What AI governance in Australia actually means for small organisations
The word governance tends to make people glaze over, so I want to be specific about what I mean here. I’m not talking about a 40-page policy document or an enterprise risk framework. I’m talking about answers to a small number of practical questions that every organisation using AI tools should be able to answer.
What data is going into the tool, and who owns it? Most AI platforms are clear about this in their terms of service, but most staff haven’t read them and most executives haven’t either.
What can staff use the tool for, and what’s off-limits? An informal “yes we have Claude now, use it” is not a policy. It’s an open invitation for well-intentioned people to make decisions the organisation hasn’t thought through yet.
What happens if something goes wrong? If a staff member accidentally shares confidential client information with an AI tool, does your organisation have any process for identifying and responding to that?
These aren’t questions that require a lawyer or a lengthy review process. They do require a couple of hours, the right people in a room and someone willing to ask them.
Why risk-averse organisations face a different problem
The Anthropic Australia report has one finding worth sitting with separately. The Australian Capital Territory – Australia’s public sector heartland – significantly underperforms on AI adoption. The report points to barriers within government workforces as the likely explanation, which makes sense given the ACT’s workforce composition and the security and procurement constraints that come with it.
That instinct toward caution is understandable. However, the realistic choice for most organisations isn’t between “use AI with governance” and “don’t use AI.” It’s between “use AI with governance” and “staff use AI anyway, without it.” The tools are affordable, accessible and genuinely useful. People are going to try them. It’s better to have a governance conversation now than after something goes wrong.
Where to start
If your organisation has AI tools in use – whether formally procured or otherwise – and you haven’t had a governance conversation yet, here’s a practical starting point:
- Ask your team what they’re actually using. The answers may surprise you.
- Then look at the terms of service for those tools, specifically around data handling and retention.
- Then have a conversation about what’s appropriate for your context: what data, what tasks, what decisions.
That conversation doesn’t need to be alarming. It can be exactly what my client’s call was this week – curious, practical and genuinely delighted at what these tools can do. The governance just needs to be part of the same conversation, not an afterthought six months later.
For more on how Australian organisations are approaching AI tools and what actually delivers results, see Most Businesses Are Using AI. Most Aren’t Getting Much Back and AI Innovation for Business: Beyond the Hype.
If you’d like help thinking through what AI governance looks like for your specific organisation, get in touch. It’s one of the more useful conversations I’m having at the moment.
Do smaller organisations really need an AI governance policy?
If your staff are using AI tools, whether the organisation has purchased them or not, then yes. A governance policy doesn’t need to be complex.

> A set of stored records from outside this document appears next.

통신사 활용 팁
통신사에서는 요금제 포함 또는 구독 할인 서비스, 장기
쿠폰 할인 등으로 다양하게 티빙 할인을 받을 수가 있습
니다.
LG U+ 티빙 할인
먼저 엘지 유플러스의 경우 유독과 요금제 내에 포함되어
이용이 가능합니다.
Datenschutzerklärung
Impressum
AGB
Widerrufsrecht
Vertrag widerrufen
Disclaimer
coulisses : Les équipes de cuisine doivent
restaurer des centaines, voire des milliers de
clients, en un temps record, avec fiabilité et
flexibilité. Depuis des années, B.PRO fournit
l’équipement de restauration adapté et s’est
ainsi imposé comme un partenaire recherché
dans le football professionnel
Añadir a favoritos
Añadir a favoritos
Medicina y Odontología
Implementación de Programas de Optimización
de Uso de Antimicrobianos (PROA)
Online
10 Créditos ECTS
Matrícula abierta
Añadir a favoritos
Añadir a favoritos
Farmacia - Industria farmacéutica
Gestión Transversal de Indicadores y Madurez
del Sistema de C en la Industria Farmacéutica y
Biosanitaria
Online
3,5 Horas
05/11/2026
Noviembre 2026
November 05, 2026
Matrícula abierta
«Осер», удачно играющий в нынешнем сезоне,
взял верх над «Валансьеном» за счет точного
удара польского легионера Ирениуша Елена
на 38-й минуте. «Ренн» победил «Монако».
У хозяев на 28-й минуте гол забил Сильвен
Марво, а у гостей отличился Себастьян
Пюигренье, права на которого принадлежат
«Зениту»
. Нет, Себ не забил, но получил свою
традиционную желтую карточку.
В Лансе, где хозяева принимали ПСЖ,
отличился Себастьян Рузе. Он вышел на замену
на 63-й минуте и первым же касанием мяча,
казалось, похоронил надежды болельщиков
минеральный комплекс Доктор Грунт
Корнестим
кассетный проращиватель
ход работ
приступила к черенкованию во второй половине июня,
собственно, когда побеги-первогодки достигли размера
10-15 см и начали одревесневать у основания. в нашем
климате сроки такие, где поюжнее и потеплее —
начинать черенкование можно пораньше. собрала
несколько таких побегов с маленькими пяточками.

It needs to answer three questions: what data can go into the tool, what tasks are appropriate, and what happens if something goes wrong.
What is the risk of not having an AI governance framework?

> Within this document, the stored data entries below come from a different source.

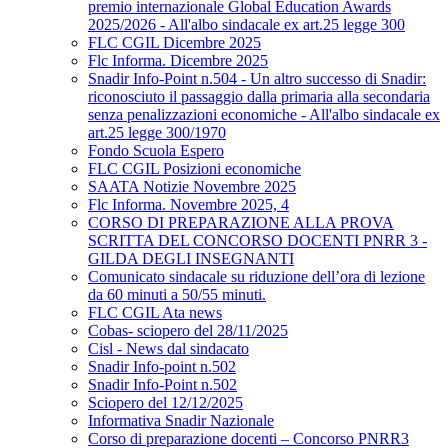
premio internazionale Global Education Awards
2025/2026 - All'albo sindacale ex art.25 legge 300
FLC CGIL Dicembre 2025
Flc Informa. Dicembre 2025
Snadir Info-Point n.504 - Un altro successo di Snadir:
riconosciuto il passaggio dalla primaria alla secondaria
senza penalizzazioni economiche - All'albo sindacale ex
art.25 legge 300/1970
Fondo Scuola Espero
FLC CGIL Posizioni economiche
SAATA Notizie Novembre 2025
Flc Informa. Novembre 2025, 4
CORSO DI PREPARAZIONE ALLA PROVA
SCRITTA DEL CONCORSO DOCENTI PNRR 3 -
GILDA DEGLI INSEGNANTI
Comunicato sindacale su riduzione dell’ora di lezione
da 60 minuti a 50/55 minuti.
FLC CGIL Ata news
Cobas- sciopero del 28/11/2025
Cisl - News dal sindacato
Snadir Info-point n.502
Snadir Info-Point n.502
Sciopero del 12/12/2025
Informativa Snadir Nazionale
Corso di preparazione docenti – Concorso PNRR3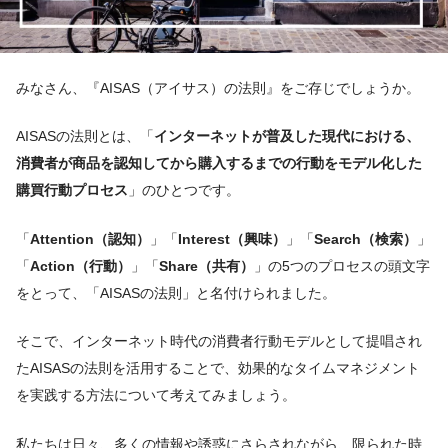
みなさん、『AISAS（アイサス）の法則』をご存じでしょうか。
AISASの法則とは、「
インターネットが普及した現代における、
消費者が商品を認知してから購入するまでの行動をモデル化した
購買行動プロセス
」のひとつです。
「
Attention（認知）
」「
Interest（興味）
」「
Search（検索）
」
「
Action（行動）
」「
Share（共有）
」の5つのプロセスの頭文字
をとって、「AISASの法則」と名付けられました。
そこで、インターネット時代の消費者行動モデルとして提唱され
たAISASの法則を活用することで、効果的なタイムマネジメント
を実践する方法について考えてみましょう。
私たちは日々、多くの情報や誘惑にさらされながら、限られた時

The main risks are data privacy breaches, accidental sharing of confidential information and decisions being made with AI assistance in ways that aren’t visible to the organisation. Most of these risks are manageable with a simple, clearly communicated policy.
How long does it take to put basic AI governance in place?
For an SME, a first governance conversation can happen in about two hours. The goal isn’t perfection – it’s having a shared understanding of appropriate use before a problem arises, rather than after.